October 30, 2014

Chameleon Capers

As the Summer rolls in and temperature and humidity levels soar, a multitude of cold blooded creatures are awaking.  A firm favourite of guides and guests alike is the chameleon.  In the Lowveld, only one species of this unique and fascinating animal is represented: the flap necked chameleon.

Whilst active during the day, spotting a chameleon is near impossible due to the masterful camouflage that it possesses but at night time, the opportunity to spot these reptilian masters of disguise is increased.  In simplistic terms, during the day time, the light of the surrounding vegetation is picked up by special cells (chromatophors and melanophors) within the chameleon’s skin and the colour is replicated, rendering them almost invisible.  At night time, there is no ambient light (and therefore no colour) for the skin to reflect and thus the skin reverts to a creamy, off white hue.  For want of a better word, it becomes a blank canvas.

For a the trained eye, a flash of white in a green tree during a night drive is all that is needed to identify an individual sleeping.  The light from the spotlight illuminates the surrounding vegetation however and within a few seconds the skin starts to change colour once more.  Thus, by the time the chameleon is in view of guests, wonderment reigns as to how on earth it was spotted in the first place!

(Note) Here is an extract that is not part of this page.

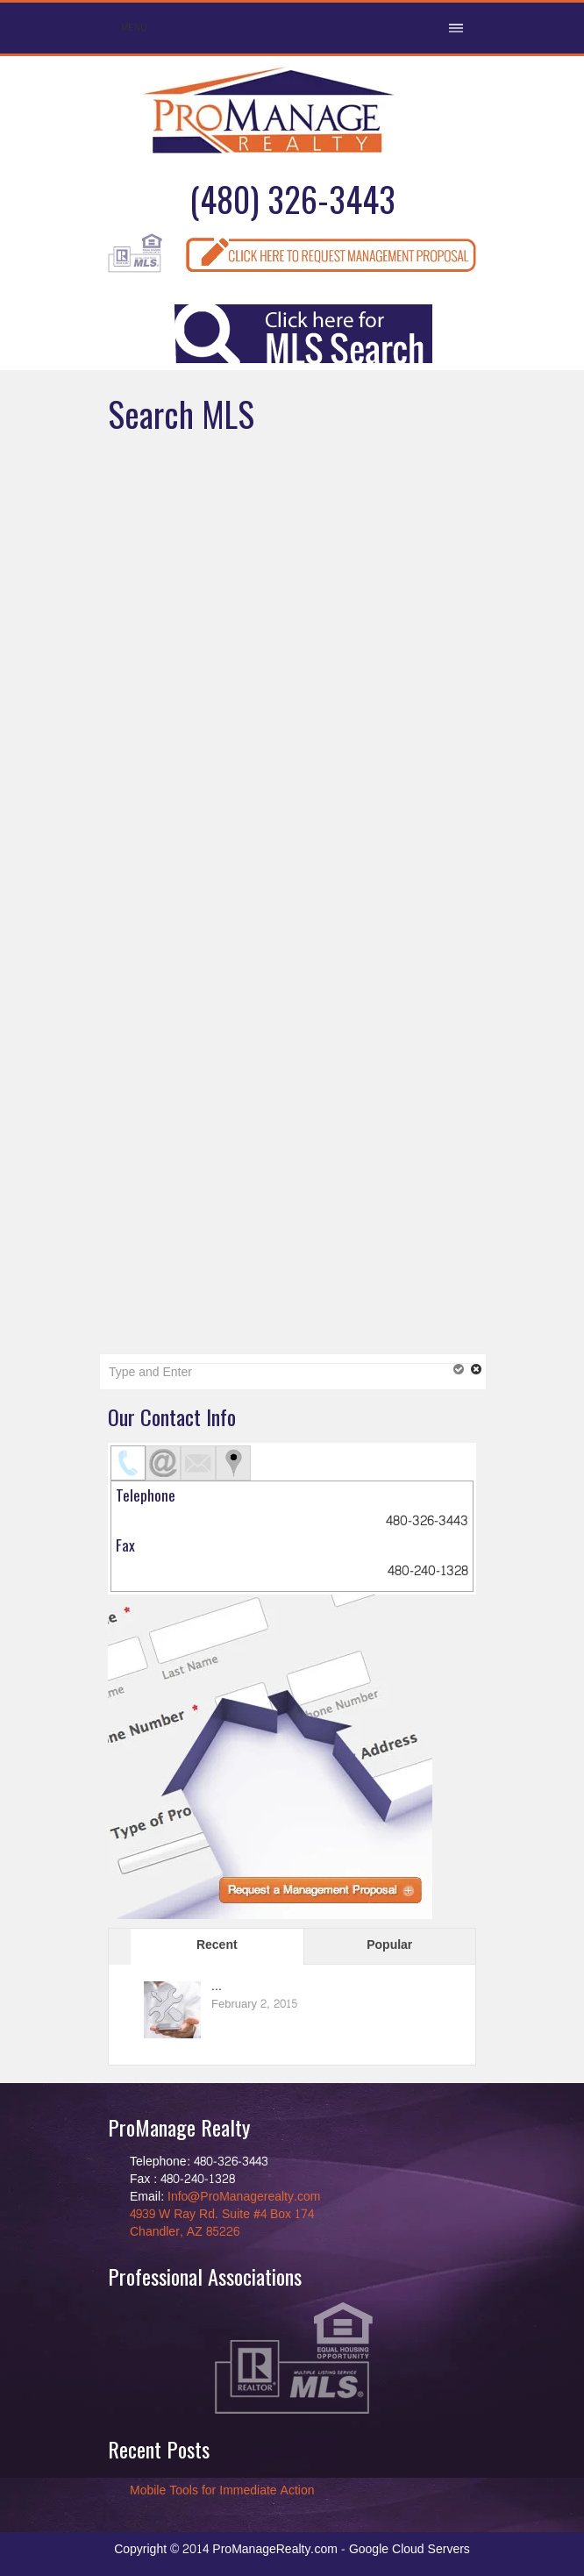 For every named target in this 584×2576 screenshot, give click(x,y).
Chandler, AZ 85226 (184, 2232)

There will always be an ethical debate about handling the animal directly but in order to teach new guides about the intricacies of this amazing creature, handling it directly is acceptable, so long as the animal’s best interests are kept to the fore.  A chameleon will start to develop black patches when stressed and should be seen as a sign to swiftly return it to the same branch to avoid further disturbance. 

This individual appeared quite at home in the company of the students however and seemed to revel in investigating its new surroundings!  Evan Jooste, Kirsten Stapel and Laura Quinn were all subjected to its explorative antics as it seemed intent on finding the highest point to survey the area.  Its specialised fused toes (didactylous foot structure) are perfectly designed for grasping branches, or in this case, ears and noses, and all watched with great interest and amusement as its independently moving eyes sought clarity in this unusual environment!

The rains will bring with them more weird and wonderful creatures and as the course continues, so will the students’ wealth of knowledge of the intricacies of one the most species rich areas of biodiversity to be found on the globe.  What strange delights await us around the next corner is one of the most exciting parts of being a guide.  Expect the unexpected as you literally don’t know what you will see next!